Executive acknowledges that in his employment hereunder he will
occupy a position of trust and confidence. Executive shall not,
except in the course of the good faith performance of his duties
hereunder or as required by applicable law, without limitation in
time or until such information shall have become public other than
by Executive’s unauthorized disclosure, disclose to others or
use, whether directly or indirectly, any Confidential Information
regarding the Company, its subsidiaries and affiliates.
“Confidential Information” shall mean information about
the Company or its clients or customers that was learned by
Executive in the course of his employment by the Employer or its
subsidiaries, including (without limitation) any proprietary
knowledge, trade secrets, data, formulae, information and client
and customer lists and all papers, resumes, and records (including
computer records) of the documents containing such Confidential
Information, but excludes information (i) which is in the
public domain through no unauthorized act or omission of Executive;
or (ii) which becomes available to Executive on a
non-confidential basis from a source other than the Company or its
affiliates without breach of such source’s confidentiality or
non-disclosure obligations to the Company or any affiliate.

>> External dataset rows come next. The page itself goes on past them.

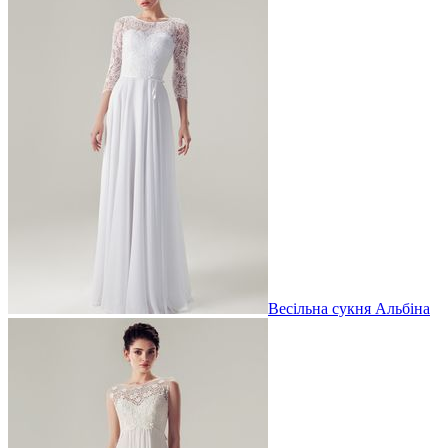
Весільна сукня Альбіна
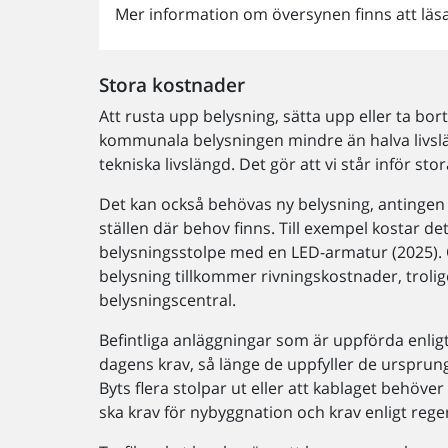
Mer information om översynen finns att läs
Stora kostnader
Att rusta upp belysning, sätta upp eller ta bo
kommunala belysningen mindre än halva livslän
tekniska livslängd. Det gör att vi står inför 
Det kan också behövas ny belysning, antingen 
ställen där behov finns. Till exempel kostar det
belysningsstolpe med en LED-armatur (2025). 
belysning tillkommer rivningskostnader, trolig
belysningscentral.
Befintliga anläggningar som är uppförda enlig
dagens krav, så länge de uppfyller de ursprun
Byts flera stolpar ut eller att kablaget behöv
ska krav för nybyggnation och krav enligt reg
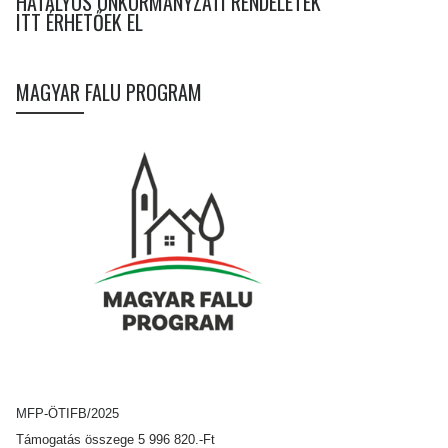
HATÁLYOS ÖNKORMÁNYZATI RENDELETEK
ITT ÉRHETŐEK EL
MAGYAR FALU PROGRAM
MFP-ÖTIFB/2025
Támogatás összege 5 996 820.-Ft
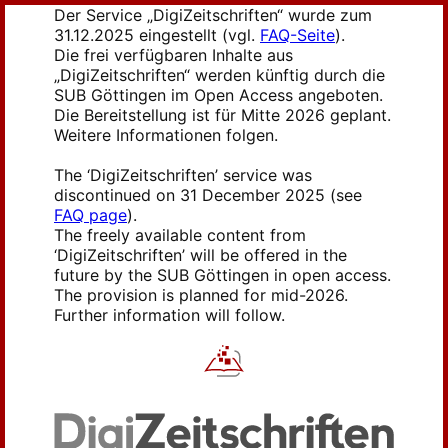
Der Service „DigiZeitschriften“ wurde zum
31.12.2025 eingestellt (vgl.
FAQ-Seite
).
Die frei verfügbaren Inhalte aus
„DigiZeitschriften“ werden künftig durch die
SUB Göttingen im Open Access angeboten.
Die Bereitstellung ist für Mitte 2026 geplant.
Weitere Informationen folgen.
The ‘DigiZeitschriften’ service was
discontinued on 31 December 2025 (see
FAQ page
).
The freely available content from
‘DigiZeitschriften’ will be offered in the
future by the SUB Göttingen in open access.
The provision is planned for mid-2026.
Further information will follow.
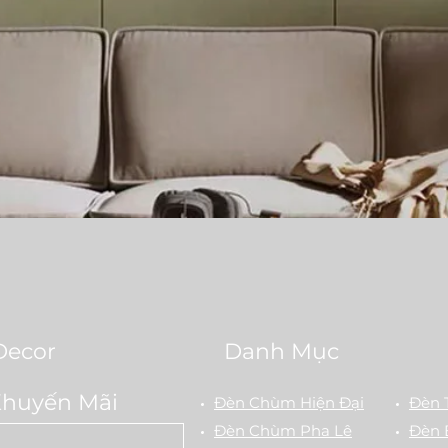
Quick View
Decor
Danh Mục
Khuyến Mãi
Đèn Chùm Hiện Đại
Đèn 
Đèn Chùm Pha Lê
Đèn 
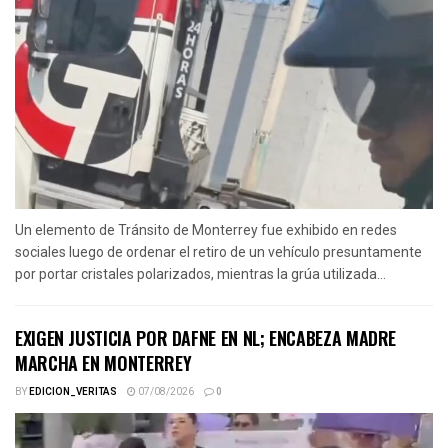
Un elemento de Tránsito de Monterrey fue exhibido en redes
sociales luego de ordenar el retiro de un vehículo presuntamente
por portar cristales polarizados, mientras la grúa utilizada...
EXIGEN JUSTICIA POR DAFNE EN NL; ENCABEZA MADRE
MARCHA EN MONTERREY
BY
EDICION_VERITAS
07/08/2026
0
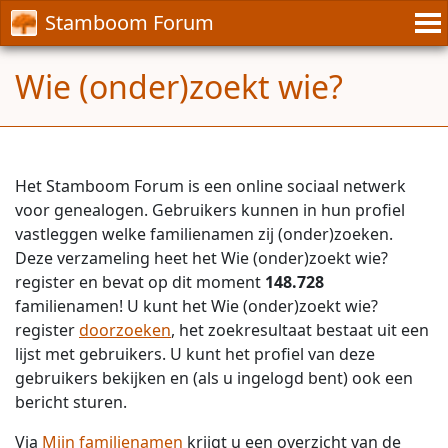
Stamboom Forum
Wie (onder)zoekt wie?
Het Stamboom Forum is een online sociaal netwerk
voor genealogen. Gebruikers kunnen in hun profiel
vastleggen welke familienamen zij (onder)zoeken.
Deze verzameling heet het Wie (onder)zoekt wie?
register en bevat op dit moment
148.728
familienamen! U kunt het Wie (onder)zoekt wie?
register
doorzoeken
, het zoekresultaat bestaat uit een
lijst met gebruikers. U kunt het profiel van deze
gebruikers bekijken en (als u ingelogd bent) ook een
bericht sturen.
Via
Mijn familienamen
krijgt u een overzicht van de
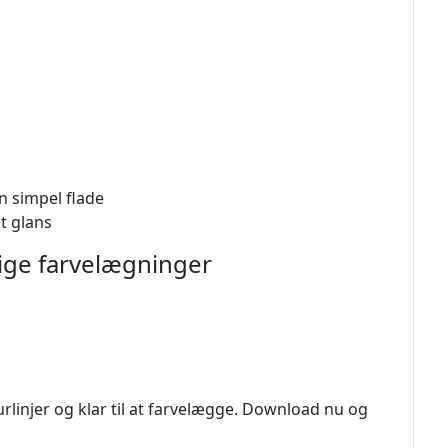
n simpel flade
et glans
ige farvelægninger
rlinjer og klar til at farvelægge. Download nu og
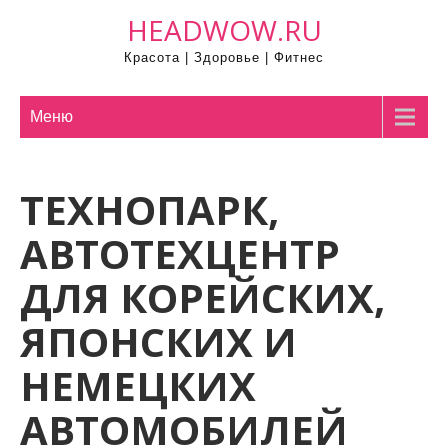
П
HEADWOW.RU
р
Красота | Здоровье | Фитнес
о
м
о
Меню
т
а
ТЕХНОПАРК,
т
ь
АВТОТЕХЦЕНТР
к
с
ДЛЯ КОРЕЙСКИХ,
о
ЯПОНСКИХ И
д
е
НЕМЕЦКИХ
р
ж
АВТОМОБИЛЕЙ
и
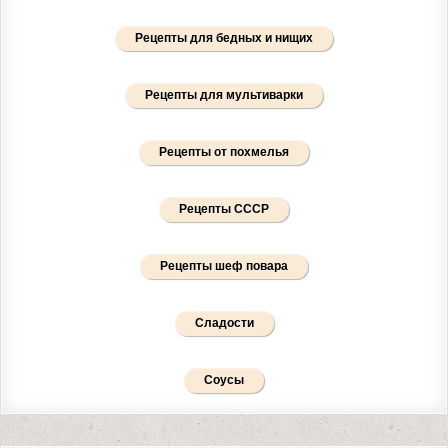
Рецепты для бедных и нищих
Рецепты для мультиварки
Рецепты от похмелья
Рецепты СССР
Рецепты шеф повара
Сладости
Соусы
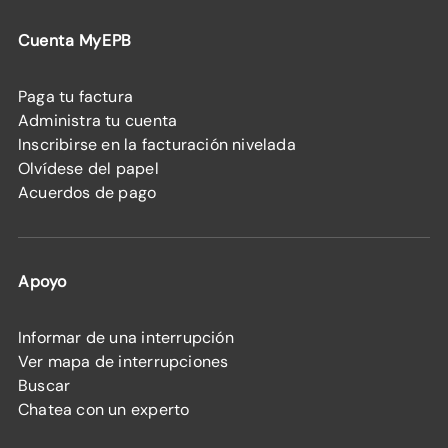
Cuenta MyEPB
Paga tu factura
Administra tu cuenta
Inscribirse en la facturación nivelada
Olvídese del papel
Acuerdos de pago
Apoyo
Informar de una interrupción
Ver mapa de interrupciones
Buscar
Chatea con un experto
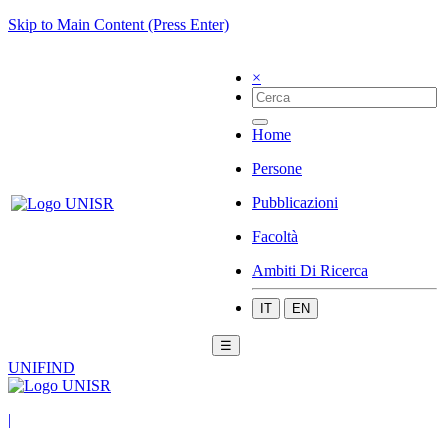
Skip to Main Content (Press Enter)
×
Home
Persone
Pubblicazioni
Facoltà
Ambiti Di Ricerca
IT
EN
☰
UNIFIND
|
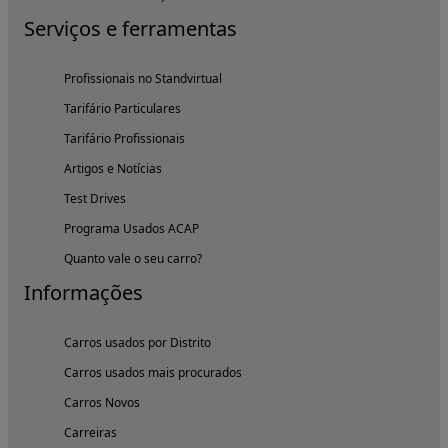
Serviços e ferramentas
Profissionais no Standvirtual
Tarifário Particulares
Tarifário Profissionais
Artigos e Notícias
Test Drives
Programa Usados ACAP
Quanto vale o seu carro?
Informações
Carros usados por Distrito
Carros usados mais procurados
Carros Novos
Carreiras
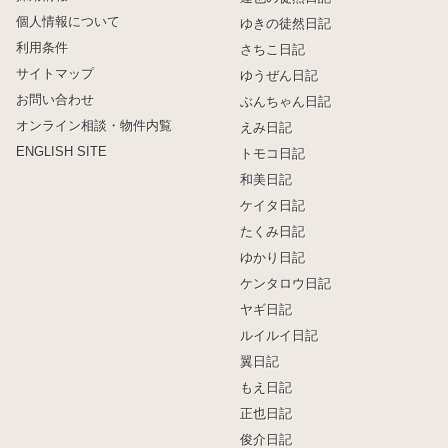
個人情報について
ゆきの徒然日記
利用条件
さちこ日記
サイトマップ
ゆうぜん日記
お問い合わせ
ぶんちゃん日記
オンライン相談・物件内覧
えみ日記
ENGLISH SITE
トモコ日記
和美日記
ケイタ日記
たくみ日記
ゆかり日記
ケンタロウ日記
ヤギ日記
ルイルイ日記
翼日記
もえ日記
正也日記
俊介日記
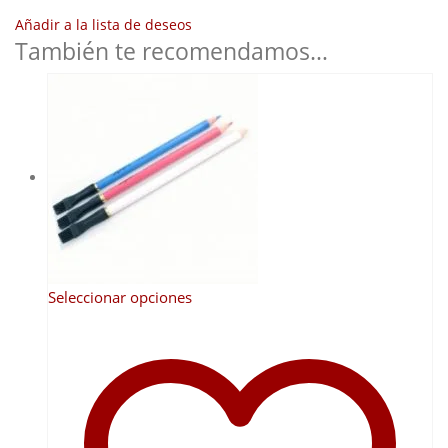
Añadir a la lista de deseos
También te recomendamos…
Este
Seleccionar opciones
producto
tiene
múltiples
variantes.
Las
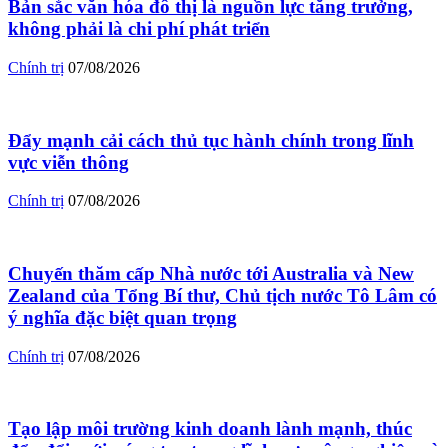
Bản sắc văn hóa đô thị là nguồn lực tăng trưởng,
không phải là chi phí phát triển
Chính trị
07/08/2026
Đẩy mạnh cải cách thủ tục hành chính trong lĩnh
vực viễn thông
Chính trị
07/08/2026
Chuyến thăm cấp Nhà nước tới Australia và New
Zealand của Tổng Bí thư, Chủ tịch nước Tô Lâm có
ý nghĩa đặc biệt quan trọng
Chính trị
07/08/2026
Tạo lập môi trường kinh doanh lành mạnh, thúc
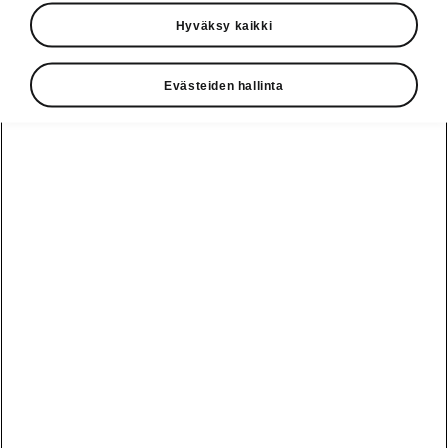
Auton mitat
Hyväksy kaikki
Evästeiden hallinta
Ulko- ja sisämitat, tavaratilan tilavuus.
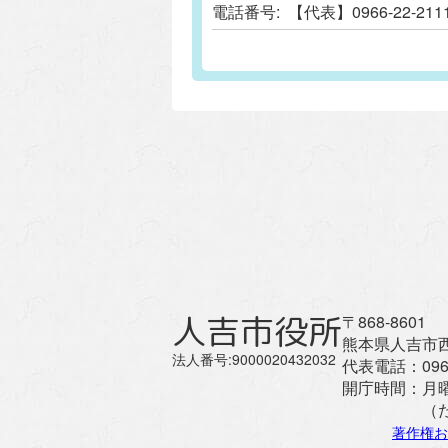
電話番号:
【代表】0966-22-
人吉市役所
〒868-8601
熊本県人吉市西
法人番号:9000020432032
代表電話：
096
開庁時間：
月
（
著作権お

Executive agrees to deliver or return to the Company, at the
Company’s request at any time or upon termination or
expiration of his employment or as soon thereafter as possible,
(i) all documents, computer tapes and disks, records, lists,
data, drawings, prints, notes and written information (and all
copies thereof) furnished by the Company or prepared by Executive
during the term of his employment by the Employer or its
subsidiaries and (ii) all notebooks and other data relating to
research or experiments or other work conducted by Executive in the
scope of employment. Upon the Termination Date, Executive shall, as
soon as possible but no later than two (2) days from the
Termination Date, surrender to the Employer all Confidential
Information in Executive’s possession and return to the
Employer all Company property in Executive’s possession or
control, including but not limited to, all paper records and
documents, computer disks and access cards and keys to any Company
facilities.
(b) Non-Competition . During the
period of Executive’s employment hereunder and for a period
of twelve (12) months after the date of termination of his
employment or for the period of one additional year thereafter if
so elected by the Employer pursuant to Section 6(d) below,
Executive shall not, directly or indirectly, in the
“Restricted Territory” (as hereinafter defined),
without the prior written consent of the Employer, provide
consultative services or otherwise provide services to (whether as
an employee or a consultant, with or without pay) or, own, manage,
operate, join, control, participate in, or be connected with (as a
stockholder, partner, or otherwise), any business, individual,
partner, firm, corporation, or other entity that is then a
competitor of the Company (each such competitor a “Competitor
of the Company”); provided , however , that the
“beneficial ownership” by Executive, either
individually or as a member of a “group,” as such terms
are used in Rule 13d of the General Rules and Regulations
under the Securities Exchange Act of 1934, as amended (the
“Exchange Act”), of not more than five percent (5%) of
the voting stock of any publicly held corporation shall not alone
constitute a violation of this Agreement. For purposes of this
Agreement, “Restricted Territory” shall mean:
(i) the State of North Carolina, (ii) the other
contiguous states of the United States of America, and
(iii) any other jurisdiction in which the Company is doing or
does business during Executive’s employment by any Company.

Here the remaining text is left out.